Question

Removing unwanted variation (RUV) for paired analysis ?

0

Entering edit mode

g.atla ▴ 10

@gatla-9491

Last seen 8.9 years ago

Dear All, I have read (EdgeR: Accounting for batch effects in a pairwise analysis) that there is no need to remove the batch effects for a paired design as they are auto corrected.

I am dealing with data from primary cells. There is lot of heterogeneity in the cells. So I initially thought to use RUV-Seq which corrects for unwanted variation and it estimates factors for unwanted variation in the data set and returns it as W_1.

library(RUVSeq)
filtered <- read.delim("filt_counts.txt",header=T,row.names=1)

treat <-  as.factor(rep(c("treated","Untreated"),8))
subjects=factor(c(rep(1:8, each=2)))
design <- model.matrix(~subjects+treat)

set <- newSeqExpressionSet(as.matrix(filtered), phenoData = data.frame(treat, row.names=colnames(filtered)))
set <- betweenLaneNormalization(set, which="upper")

#create empirical data set
y <- DGEList(counts=filtered, group=treat)
y <- calcNormFactors(y,  method="upperquartile")
y <- estimateGLMCommonDisp(y, design, verbose=TRUE)
y <- estimateGLMTrendedDisp(y, design)
y <- estimateGLMTagwiseDisp(y, design)
fit <- glmFit(y, design)
lrt <- glmLRT(fit)
top <- topTags(lrt, n=nrow(y))$table
empirical <- rownames(set)[which(!(rownames(set) %in% rownames(top)[1:5000]))]

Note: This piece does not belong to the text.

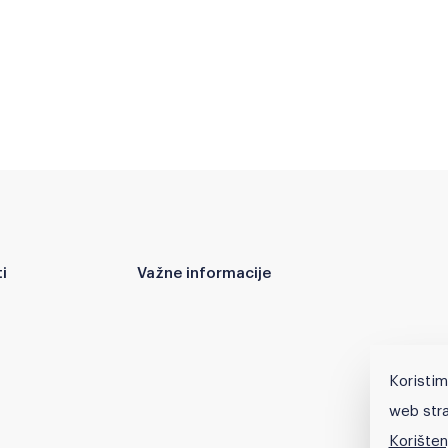
i
Važne informacije
Koristim
web stra
Korišten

#normalise using empirical data set and estimate W_1
set2 <- RUVg(set, empirical, k=1)

#DE analysis using the estimated W_1, final result
design <- model.matrix(~subjects+W_1+treat, data=pData(set2)) 
y <- DGEList(counts=counts(set2), group=treat)
y <- calcNormFactors(y)
y <- estimateGLMCommonDisp(y, design,verbose=TRUE)
y <- estimateGLMTagwiseDisp(y, design) 
fit <- glmFit(y, design)
lrt <- glmLRT(fit)

But now I learned that the paired analysis need not to be batch corrected and my design would introduce biases in the analysis as I might be doing it wrong.

I would like to know if its wrong to try to batch correct paired-analysis or if there is any way to remove hidden, unwanted variation to see true signal in data with heterogeneity.

ruvseq edger ruvg removebatcheffect • 3.5k views

ADD COMMENT • link updated 9.9 years ago by Aaron Lun ★ 29k • written 9.9 years ago by g.atla ▴ 10

1

Entering edit mode

Just to be clear, if by heterogeneity you mean the data is simply highly variable, with truly random independent variations in each gene's expression, there's nothing you can do about this variation. RUV and similar methods are designed for detecting and removing systematic patterns of heterogeneity that appear consistently across many genes and are not explained by your known factors (i.e. treatment and subject).

ADD REPLY • link 9.9 years ago Ryan C. Thompson ★ 7.9k

score 2 · Answer 1 · 2016-02-18

As your design includes subject, it already accounts for any confounding additive effects associated with the subjects, e.g., sex, age, location, sequencing batch. So, you don't need to worry about them. A more subtle problem involves heterogeneity in the treatment effects across subjects. For example, you might have a subset of subjects who don't respond to the treatment at all. This would inflate the dispersion estimate because the model won't fit well when it has to handle responders and non-responders with the same treat factor.

In such cases, RUV* may help - it would (hopefully) define a separate treatment coefficient for the non-responders in W_1, allowing the model to be fitted more accurately. I would probably suggest using RUVr to account for the fact that you've already blocked on subject in the design. Otherwise, as the counts across the empirical control genes include systematic differences between subjects, RUVg might end up returning something that is redundant with subject. This would not be helpful for explaining other sources of variability.

Note that the cost of an extra treatment coefficient for the (hypothetical) non-responders is that you effectively split your subjects into two groups, and then only use one group to identify significant treatment effects. This isn't so bad for genes when the other group is full of non-responders, as you don't lose much from ignoring them (and indeed, gain power by reducing the dispersion estimate). However, if you have a gene where all subjects are responding, then you're losing power by ignoring half your subjects.

The best way to figure out which is best is to run the analysis with and without W_1. If you get substantially lower dispersions and a greater number of DE genes with W_1 included in the design, then you should probably use it. If not, go with the simpler model.